**Saved data entries**
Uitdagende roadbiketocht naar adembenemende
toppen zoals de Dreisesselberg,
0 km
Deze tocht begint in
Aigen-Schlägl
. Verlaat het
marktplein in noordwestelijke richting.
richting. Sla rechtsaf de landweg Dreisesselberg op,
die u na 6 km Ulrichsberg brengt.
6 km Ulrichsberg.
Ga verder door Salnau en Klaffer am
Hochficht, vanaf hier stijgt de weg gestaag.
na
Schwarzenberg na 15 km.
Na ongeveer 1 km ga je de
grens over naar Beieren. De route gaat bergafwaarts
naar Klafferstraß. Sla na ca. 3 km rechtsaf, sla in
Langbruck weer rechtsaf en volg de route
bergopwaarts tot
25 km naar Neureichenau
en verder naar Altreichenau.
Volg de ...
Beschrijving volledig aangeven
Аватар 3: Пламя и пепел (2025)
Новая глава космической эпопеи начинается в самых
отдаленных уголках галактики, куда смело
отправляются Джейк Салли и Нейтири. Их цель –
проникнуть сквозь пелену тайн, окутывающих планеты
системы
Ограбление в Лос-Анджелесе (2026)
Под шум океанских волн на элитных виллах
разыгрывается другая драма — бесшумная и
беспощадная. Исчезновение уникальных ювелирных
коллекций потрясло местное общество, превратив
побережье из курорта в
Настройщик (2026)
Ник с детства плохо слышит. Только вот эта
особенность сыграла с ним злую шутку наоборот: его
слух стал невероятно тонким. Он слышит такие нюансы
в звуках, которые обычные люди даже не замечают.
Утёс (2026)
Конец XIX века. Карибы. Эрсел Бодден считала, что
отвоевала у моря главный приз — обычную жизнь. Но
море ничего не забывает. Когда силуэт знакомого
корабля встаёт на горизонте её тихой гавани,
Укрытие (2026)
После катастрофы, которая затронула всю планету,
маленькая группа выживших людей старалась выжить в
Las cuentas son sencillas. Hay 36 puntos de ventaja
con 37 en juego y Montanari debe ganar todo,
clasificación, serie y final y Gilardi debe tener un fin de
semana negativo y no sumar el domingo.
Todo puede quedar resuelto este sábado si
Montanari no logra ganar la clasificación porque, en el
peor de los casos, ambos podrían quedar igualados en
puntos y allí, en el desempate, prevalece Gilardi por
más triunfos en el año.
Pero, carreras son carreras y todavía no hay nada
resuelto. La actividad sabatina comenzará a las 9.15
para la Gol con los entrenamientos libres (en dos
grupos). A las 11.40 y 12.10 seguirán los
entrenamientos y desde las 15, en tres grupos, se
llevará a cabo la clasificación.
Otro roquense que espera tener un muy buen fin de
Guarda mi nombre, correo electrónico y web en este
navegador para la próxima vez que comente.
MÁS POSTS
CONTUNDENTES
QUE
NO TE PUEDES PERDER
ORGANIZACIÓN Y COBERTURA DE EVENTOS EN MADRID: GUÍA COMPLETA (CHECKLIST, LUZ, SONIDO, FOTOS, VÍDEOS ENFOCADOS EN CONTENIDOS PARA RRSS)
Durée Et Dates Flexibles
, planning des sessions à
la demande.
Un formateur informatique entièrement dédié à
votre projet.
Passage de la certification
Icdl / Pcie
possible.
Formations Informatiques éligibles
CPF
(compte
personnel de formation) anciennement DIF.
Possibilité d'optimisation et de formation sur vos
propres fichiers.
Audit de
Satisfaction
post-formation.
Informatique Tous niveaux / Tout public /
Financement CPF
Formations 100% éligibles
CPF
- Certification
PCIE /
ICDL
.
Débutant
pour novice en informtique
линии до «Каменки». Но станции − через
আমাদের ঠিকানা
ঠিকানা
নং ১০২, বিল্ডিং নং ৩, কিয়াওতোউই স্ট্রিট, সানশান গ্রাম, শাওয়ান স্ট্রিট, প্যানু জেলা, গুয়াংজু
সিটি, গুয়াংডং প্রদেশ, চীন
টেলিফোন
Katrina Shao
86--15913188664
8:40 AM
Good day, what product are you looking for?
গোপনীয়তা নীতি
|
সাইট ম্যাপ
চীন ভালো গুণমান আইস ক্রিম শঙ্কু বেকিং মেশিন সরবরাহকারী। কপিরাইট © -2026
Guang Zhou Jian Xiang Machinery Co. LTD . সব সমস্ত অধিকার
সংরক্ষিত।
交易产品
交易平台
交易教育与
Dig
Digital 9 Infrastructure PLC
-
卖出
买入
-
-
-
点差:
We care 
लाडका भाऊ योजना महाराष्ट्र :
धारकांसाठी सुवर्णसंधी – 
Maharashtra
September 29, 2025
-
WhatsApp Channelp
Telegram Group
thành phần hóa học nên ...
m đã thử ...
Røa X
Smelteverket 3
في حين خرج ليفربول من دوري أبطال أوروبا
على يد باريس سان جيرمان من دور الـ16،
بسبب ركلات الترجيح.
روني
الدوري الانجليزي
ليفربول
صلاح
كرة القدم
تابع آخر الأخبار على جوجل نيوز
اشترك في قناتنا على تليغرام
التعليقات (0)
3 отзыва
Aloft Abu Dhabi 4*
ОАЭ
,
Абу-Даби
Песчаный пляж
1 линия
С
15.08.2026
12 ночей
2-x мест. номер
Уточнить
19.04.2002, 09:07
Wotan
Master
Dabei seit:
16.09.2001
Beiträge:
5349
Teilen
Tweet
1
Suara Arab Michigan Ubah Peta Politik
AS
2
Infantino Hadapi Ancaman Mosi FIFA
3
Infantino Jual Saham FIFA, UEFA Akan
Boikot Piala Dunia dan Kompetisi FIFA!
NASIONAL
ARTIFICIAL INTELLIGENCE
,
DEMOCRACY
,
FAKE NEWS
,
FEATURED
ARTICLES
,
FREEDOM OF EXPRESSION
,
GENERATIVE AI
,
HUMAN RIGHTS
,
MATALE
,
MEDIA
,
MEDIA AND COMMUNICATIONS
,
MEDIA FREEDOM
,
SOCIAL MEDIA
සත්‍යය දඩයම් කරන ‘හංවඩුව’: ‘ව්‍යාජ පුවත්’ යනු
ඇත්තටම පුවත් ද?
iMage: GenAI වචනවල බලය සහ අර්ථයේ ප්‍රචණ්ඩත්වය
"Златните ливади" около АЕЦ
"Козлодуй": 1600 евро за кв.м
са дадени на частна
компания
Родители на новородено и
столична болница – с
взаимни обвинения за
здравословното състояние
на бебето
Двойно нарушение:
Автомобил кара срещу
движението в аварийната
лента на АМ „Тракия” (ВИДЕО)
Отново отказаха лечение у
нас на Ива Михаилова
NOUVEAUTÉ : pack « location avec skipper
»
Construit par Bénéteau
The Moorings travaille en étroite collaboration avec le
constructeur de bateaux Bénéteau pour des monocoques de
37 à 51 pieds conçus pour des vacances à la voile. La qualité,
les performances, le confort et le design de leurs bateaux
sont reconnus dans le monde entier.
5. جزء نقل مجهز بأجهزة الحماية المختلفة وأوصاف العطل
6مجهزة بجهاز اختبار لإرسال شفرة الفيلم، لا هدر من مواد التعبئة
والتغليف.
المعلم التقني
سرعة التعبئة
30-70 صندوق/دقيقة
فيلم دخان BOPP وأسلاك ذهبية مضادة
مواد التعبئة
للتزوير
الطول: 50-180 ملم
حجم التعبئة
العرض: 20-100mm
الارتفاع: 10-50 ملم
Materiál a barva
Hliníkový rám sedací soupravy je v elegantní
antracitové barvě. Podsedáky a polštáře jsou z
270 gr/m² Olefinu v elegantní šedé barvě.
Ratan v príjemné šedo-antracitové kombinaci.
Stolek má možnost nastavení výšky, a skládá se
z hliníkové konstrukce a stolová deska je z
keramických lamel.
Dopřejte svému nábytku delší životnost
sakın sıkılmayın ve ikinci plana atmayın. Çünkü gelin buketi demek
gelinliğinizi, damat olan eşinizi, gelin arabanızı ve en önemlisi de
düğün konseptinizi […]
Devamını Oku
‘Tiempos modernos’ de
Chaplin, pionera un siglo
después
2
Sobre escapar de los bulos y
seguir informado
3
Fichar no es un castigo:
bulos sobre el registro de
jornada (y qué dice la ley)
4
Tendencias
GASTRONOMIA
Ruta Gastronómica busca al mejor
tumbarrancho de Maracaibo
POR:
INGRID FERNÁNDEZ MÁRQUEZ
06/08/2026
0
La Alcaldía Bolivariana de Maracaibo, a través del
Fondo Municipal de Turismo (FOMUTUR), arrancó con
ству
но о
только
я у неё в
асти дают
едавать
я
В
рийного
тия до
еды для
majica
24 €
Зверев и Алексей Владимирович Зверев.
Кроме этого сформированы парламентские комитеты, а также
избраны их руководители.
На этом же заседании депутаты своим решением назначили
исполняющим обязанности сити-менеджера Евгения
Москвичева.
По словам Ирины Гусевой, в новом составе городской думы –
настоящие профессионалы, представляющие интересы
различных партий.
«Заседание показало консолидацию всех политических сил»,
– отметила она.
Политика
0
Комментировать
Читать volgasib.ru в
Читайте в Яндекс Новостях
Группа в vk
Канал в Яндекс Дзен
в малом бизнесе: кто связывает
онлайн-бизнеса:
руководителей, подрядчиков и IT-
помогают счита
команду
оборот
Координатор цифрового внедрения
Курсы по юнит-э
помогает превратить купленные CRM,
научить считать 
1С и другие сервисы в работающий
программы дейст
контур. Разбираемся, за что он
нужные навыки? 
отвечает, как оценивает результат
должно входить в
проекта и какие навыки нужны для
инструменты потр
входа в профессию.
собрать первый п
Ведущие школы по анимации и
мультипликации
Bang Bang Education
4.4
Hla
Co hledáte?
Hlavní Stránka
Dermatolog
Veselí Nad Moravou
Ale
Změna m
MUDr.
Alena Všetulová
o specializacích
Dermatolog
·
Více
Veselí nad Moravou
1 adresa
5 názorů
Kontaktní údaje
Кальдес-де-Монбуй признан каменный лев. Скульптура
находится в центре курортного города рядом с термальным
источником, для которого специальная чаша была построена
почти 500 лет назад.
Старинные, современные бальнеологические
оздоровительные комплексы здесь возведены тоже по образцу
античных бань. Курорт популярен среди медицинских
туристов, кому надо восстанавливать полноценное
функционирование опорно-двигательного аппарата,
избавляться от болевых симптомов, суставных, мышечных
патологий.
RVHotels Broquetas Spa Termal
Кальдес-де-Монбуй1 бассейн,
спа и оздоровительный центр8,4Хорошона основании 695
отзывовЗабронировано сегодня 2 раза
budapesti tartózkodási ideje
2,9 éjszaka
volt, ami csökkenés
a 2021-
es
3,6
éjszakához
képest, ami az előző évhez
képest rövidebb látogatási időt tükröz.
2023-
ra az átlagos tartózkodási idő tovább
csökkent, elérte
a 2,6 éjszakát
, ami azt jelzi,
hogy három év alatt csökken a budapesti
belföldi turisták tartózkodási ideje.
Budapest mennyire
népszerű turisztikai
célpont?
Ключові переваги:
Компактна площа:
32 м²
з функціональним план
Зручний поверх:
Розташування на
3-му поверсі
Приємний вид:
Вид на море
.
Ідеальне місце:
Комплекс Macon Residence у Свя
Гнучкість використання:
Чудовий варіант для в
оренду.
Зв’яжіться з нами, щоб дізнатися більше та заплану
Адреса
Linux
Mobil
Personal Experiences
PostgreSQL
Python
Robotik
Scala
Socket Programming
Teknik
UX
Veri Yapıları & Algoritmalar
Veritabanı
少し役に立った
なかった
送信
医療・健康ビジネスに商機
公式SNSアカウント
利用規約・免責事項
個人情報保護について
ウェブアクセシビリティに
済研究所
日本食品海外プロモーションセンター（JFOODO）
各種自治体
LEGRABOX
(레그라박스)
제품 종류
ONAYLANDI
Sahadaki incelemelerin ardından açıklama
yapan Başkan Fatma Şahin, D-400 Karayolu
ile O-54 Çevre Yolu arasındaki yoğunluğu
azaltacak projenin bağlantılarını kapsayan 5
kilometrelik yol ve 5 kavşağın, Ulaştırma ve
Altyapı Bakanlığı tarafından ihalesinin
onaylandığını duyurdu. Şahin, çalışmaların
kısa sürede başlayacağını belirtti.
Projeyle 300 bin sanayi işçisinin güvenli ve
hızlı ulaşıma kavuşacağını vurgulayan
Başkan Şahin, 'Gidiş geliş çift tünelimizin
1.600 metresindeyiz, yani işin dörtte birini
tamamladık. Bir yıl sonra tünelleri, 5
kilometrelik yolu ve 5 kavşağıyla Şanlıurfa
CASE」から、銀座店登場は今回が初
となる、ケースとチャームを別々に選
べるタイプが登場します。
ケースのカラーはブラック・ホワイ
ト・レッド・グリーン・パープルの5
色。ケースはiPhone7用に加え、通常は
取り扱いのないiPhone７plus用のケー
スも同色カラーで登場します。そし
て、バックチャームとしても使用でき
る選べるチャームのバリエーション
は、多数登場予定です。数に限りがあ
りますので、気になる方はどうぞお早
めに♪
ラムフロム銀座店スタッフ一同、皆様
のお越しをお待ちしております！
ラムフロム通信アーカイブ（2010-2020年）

**REQUIREMENT**
Extract every line containing the string "Veselí" from the data above.

**SOLUTION**
Veselí Nad Moravou
Veselí nad Moravou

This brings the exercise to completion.